Sosyal medyada yüz kızartıcı suç işleyenlerin, kamuoyunun genelinin savunduğu değerlere karşıt görüşlerini dile getirenler hakkında yazılanları aktarmak mümkün değil. İnanılmaz hakaretler yazılıp çiziliyor. Görüş olağan bile olsa bireylerin mensup oldukları sosyal-siyasal grubun tutumuyla çelişiyorsa vay haline... En hafif ifade 'Asacaksın, keseceksin' şeklinde.
Oysa insan için iyi günler de var, kötü günler de... Gün olur bu eleştirilerin konusu durumunda kendinizi bulmasanız bir yakınınızı bulursunuz. Bu yüzden biri için "İnsan Hakları" kavramını askıya alma düşüncesinden sakınmakta yarar var.
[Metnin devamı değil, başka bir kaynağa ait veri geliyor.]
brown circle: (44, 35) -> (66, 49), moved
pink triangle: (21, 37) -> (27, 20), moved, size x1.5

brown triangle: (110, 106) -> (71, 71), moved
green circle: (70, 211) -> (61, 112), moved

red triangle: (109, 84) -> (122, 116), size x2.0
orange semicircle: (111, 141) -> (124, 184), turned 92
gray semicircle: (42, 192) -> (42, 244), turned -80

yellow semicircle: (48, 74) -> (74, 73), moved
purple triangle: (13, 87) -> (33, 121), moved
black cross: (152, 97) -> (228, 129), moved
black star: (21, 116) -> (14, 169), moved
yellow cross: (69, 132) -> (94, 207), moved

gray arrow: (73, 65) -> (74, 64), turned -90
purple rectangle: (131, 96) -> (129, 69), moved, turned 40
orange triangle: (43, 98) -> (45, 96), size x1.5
Devlet ve toplum karşısında ne kadar canavarca gözükürse gözüksün, insan insandır. İnsan haklarına sahip çıkılacaksa, insan haklarını çiğneyenlerin bile İnsan olduğu, insanları canavarlaştıran şeyin arkalarındaki karanlık sosyal ortam olduğunu unutmadan sahip çıkılacak.
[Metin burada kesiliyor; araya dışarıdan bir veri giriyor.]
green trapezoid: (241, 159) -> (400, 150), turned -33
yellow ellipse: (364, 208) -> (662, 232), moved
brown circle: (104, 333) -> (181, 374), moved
Çocuk işçi çalıştırmadan, iş güvenliği tedbirlerini ihmal etmeden, farklı gruplardakini ötekileştirmeden; ırk, cinsiyet, dil ayrımcılığı yapmadan, aile içi şiddet uygulamadan sahip çıkılacak insan haklarına.
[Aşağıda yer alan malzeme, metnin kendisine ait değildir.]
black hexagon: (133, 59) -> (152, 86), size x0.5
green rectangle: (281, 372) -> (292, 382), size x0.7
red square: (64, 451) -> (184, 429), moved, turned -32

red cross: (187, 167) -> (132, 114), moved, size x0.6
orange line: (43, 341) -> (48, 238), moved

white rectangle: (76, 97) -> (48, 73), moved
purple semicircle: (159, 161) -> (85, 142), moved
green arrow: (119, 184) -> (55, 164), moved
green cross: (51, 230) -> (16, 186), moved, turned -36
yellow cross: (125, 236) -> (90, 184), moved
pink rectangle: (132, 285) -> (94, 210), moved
Bunları yapıp da "İnsan Hakları" demek sadece ikiyüzlülük olur.
SALGIN MI VAR?
Son günlerde intihar girişimlerinin sayısında dikkat çekici bir artış var.
Üniversite öğrencileri yurtların camından atlıyor, hamile kadınlar çatılara çıkıyor, taşerondan alacağını alamayanlar inşaatında çalıştıkları kamu binalarının tepesinde hak arama eylemi yapıyor. Önceki gün, bir olayda bileklerini kestiğini söyleyen biri, ambulans ve polis gelince , 'kızdım öyle aradım' diyerek görevlilerle kavga etmiş. Zonguldak'ta aynı çatıya üç kişi birlikte çıktı çatıya... İkisi iş bulamamış bu yüzden, biri de sevgilisiyle arasındaki sorunlar yüzünden intihar girişiminde bulunuyormuş. İntihar girişimlerinde can kaybının girişim sayısına oranla küçük olması bir teselli.
Yine de birilerinin bu intihar meraklılarına bir şey demesi gerek. Vakayi adiyeden gibi görünmesi yüzünden, intihar girişimi haberleri eskisi kadar prim yapmıyor. Kimse bu yolla popüler olmayı aklından geçirmesin.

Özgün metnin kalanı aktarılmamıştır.